Bazı kamu kurumlarında Ramazan aylarında tadilat nedeniyle yemekhanelerin kapatıldığı, üniversitelerin bazılarında yemek yiyen öğrencilere sataşmaların yapıldığı doğru mudur?

Mahalle veya cemaat baskısı yoktur diyenler, önce bu sorulara yanıt vermelidirler…

Mardin’in güneybatısındaki bir tepenin altında bulunan Kasımiye Medresesi şehrin en önemli tarihi yapılarından birisidir. Artuklu döneminde yapımına başlanan medrese Sultan Kasım tarafından 1487–1502 tarihleri arasında tamamlanmış, Akkoyunlu Hükümdarı Cihangiroğlu Kasım tarafından da onarılmıştır.

Türkiye’nin ünlü modacılarından Cemil İpekçi’nin burada bir defile düzenlemesi bazı kesimler tarafından tepkiyle karşılanmıştır. Cemil İpekçi daha önce Mardinli kadınlara yöresel el işleri ve giysilerle ilgili çalışmalar yaptırmış, onların becerilerini geliştirmek istemiş ve bunun sonucunu da bir defile ile noktalamak istemiş. Tarihi bir şehir olan Mardin’in mimarisinin yanı sıra el işleriyle gündeme gelmesine bazı sivil toplum örgütleri karşı çıkarak protesto mitingleri düzenlemişler, cami olan yerde defile olmaz demişlerdir. Oysa onların bilmedikleri veya bilmek istemedikleri; cami ile medresenin aynı işlevi görmediğidir. İslam kültüründe ve mimarisinde medreseler bir nevi eğitim yeri olup, burada daha çok din, hukuk, astronomi geometri, matematik gibi dersler verilir ve bu konularda bilim adamları yetiştirilirdi. Medreseler öğrenci odalarından meydana gelmiş olup, dershane kısmında da hem ders görülür hem de namaz kılınırdı. Protestocuların bilmedikleri veya işlerine gelmeyen ise; medresenin cami işlevi görmediğidir.

Ne gariptir ki; Güneydoğuya yardım yapılmıyor deniliyor, yapılan işler birileri tarafından hep baltalanıyor. O bölgelerde görev yapan öğretmenleri, doktorları kaçırtmak için ellerinden ne gelirse yapılıyor. İş yerleri kurulamıyor, küçük esnaf ise zaman zaman PKK baskısıyla kepenk kapatmaya zorlanıyor…

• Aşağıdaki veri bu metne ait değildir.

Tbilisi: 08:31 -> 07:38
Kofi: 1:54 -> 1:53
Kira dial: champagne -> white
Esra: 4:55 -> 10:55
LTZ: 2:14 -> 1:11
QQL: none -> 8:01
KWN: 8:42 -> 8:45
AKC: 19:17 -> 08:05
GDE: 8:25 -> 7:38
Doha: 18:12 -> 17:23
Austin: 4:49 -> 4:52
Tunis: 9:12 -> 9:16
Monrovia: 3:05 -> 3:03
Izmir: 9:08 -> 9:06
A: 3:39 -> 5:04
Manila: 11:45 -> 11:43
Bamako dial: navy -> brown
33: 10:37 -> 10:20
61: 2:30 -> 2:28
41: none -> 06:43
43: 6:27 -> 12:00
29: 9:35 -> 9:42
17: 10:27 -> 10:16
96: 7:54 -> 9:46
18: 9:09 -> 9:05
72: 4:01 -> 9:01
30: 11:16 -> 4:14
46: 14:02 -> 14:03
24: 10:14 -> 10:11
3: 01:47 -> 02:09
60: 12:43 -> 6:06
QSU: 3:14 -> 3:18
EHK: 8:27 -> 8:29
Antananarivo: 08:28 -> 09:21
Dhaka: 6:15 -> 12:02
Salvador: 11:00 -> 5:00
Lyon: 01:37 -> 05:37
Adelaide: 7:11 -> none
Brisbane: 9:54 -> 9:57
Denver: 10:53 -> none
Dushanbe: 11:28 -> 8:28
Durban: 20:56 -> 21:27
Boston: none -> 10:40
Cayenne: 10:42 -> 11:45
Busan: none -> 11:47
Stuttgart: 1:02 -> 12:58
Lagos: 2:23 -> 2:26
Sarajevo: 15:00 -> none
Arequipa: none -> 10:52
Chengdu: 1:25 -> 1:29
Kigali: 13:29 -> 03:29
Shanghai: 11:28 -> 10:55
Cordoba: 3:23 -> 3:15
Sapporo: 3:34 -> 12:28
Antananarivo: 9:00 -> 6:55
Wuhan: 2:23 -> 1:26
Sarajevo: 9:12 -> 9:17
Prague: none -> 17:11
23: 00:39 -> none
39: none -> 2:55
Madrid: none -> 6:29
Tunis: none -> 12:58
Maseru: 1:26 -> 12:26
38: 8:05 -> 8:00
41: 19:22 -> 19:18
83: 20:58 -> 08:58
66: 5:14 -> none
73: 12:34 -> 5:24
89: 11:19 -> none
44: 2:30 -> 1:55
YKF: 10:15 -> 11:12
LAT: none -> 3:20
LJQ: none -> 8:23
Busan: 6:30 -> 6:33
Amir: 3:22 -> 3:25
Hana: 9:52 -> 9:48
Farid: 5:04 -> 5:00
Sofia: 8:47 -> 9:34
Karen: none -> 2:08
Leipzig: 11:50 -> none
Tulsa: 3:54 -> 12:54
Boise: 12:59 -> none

Cemil İpekçi de böyle bir ortamda kültürel kimliği ön plana çıkaran, geliri yine oradaki moda ve tasarım atölyesine bırakılacak olan “Bir Doğu Masalı-Dört Mevsim” isimli defile düzenliyor ve tepki ile karşılaşıyor…

İstanbul’un merkezi sayılacak Tophane’de galeri açılışında yapılan saldırı ise bir başka üzücü olaydır. Cihangir ve Galatasaray’dan Tophane’ye uzanan alan kısa bir süre önce büyük bir değişim göstermiş ve burada kafeler, antika eşyaları satan dükkânlar ve sanat galerileri açılmıştı. Birkaç gün öncesi galeri ve sergi açılışına gelen davetlilerle galeri sahipleri bazı kendini bilmez çevre sakinlerinin saldırısına uğramış ve üzücü olaylar meydana gelmiştir. Sigara yasağı nedeniyle kaldırıma çıkan ve ellerinde kokteyl bardakları olanlara saldırılar başlayınca olaya müdahale eden Beyoğlu Asayiş Ekipleri, cop ve biber gazı ile saldırganları dağıtmış, bazı gözaltılar olmuş ve her zaman olduğu gibi Beyoğlu Adliyesince yakalananlar serbest bırakılmışlardır…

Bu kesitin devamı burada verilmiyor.